Als Liberale sagen wir eindeutig: So viel Gesetzgebungskompetenz wie möglich muss den Ländern zurückgegeben werden. Auf der anderen Seite sagen wir aber auch, diese irre Zahl von Zuständigkeiten des Bundesrates muss reduziert werden.

(Beifall bei der FDP, der SPD und dem BÜNDNIS 90/DIE GRÜNEN)

Wieso eigentlich sind 60 bis 65 % aller Gesetzesinitiativen des Bundestages zustimmungspflichtig?

(Michael Siebel (SPD): Damit der Koch blockieren kann!)

Herr Siebel, dieser Zwischenruf war so unintelligent, dass ich jetzt nicht „Lafontaine“ und anderes entgegne.

Als die Väter und Mütter das Grundgesetz formuliert haben, waren es etwa 20 bis 25 % der Gesetzesbeschlüsse des Bundestages, die mit einer Zustimmung des Bundesrates versehen werden mussten. Schon allein daran kann man erkennen, dass wir einen Profit in der Politik haben, wenn wir diese Entflechtung vornehmen – auf der einen Seite eine Vielzahl von Gesetzgebungskompetenzen herunter, vom Bund auf die Länder. Wir sind näher an den Menschen und an den Problemen. Das merkt man teilweise, wenn man mit Bundestagsabgeordneten der eigenen oder anderer Parteien spricht.
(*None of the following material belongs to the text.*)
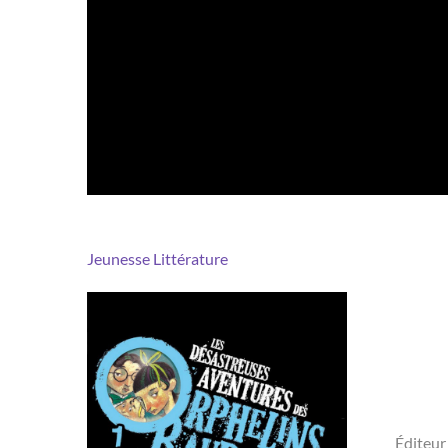
Jeunesse
Littérature
Éditeur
(Volker Hoff (CDU): Das stimmt!)

Kümmern wir uns doch darum.Auf der anderen Seite sollen sie das, was sie in Berlin zu entscheiden haben, selbst entscheiden können. Meine sehr verehrten Damen und Herren, das ist nicht nur der Punkt Subsidiarität, sondern es ist auch der Punkt klare Zuständigkeiten. Das ist auch der Profit für den Bürger. Der Bürger kann doch überhaupt nicht mehr unterscheiden, was eigentlich Länder-, was Bundessache ist. Für den ist das doch alles ein Durcheinander und überhaupt nicht mehr nachvollziehbar.Deshalb kann er auch nicht mehr loben oder abstrafen. Deshalb haben wir auch bei jeder Landtagswahl, oder wenn Landtagswahlen zusammenfallen, wie am 2. Februar, eine kleine Bundestagswahl. Für den Bürger sind das „die Politiker“, die da irgendetwas machen.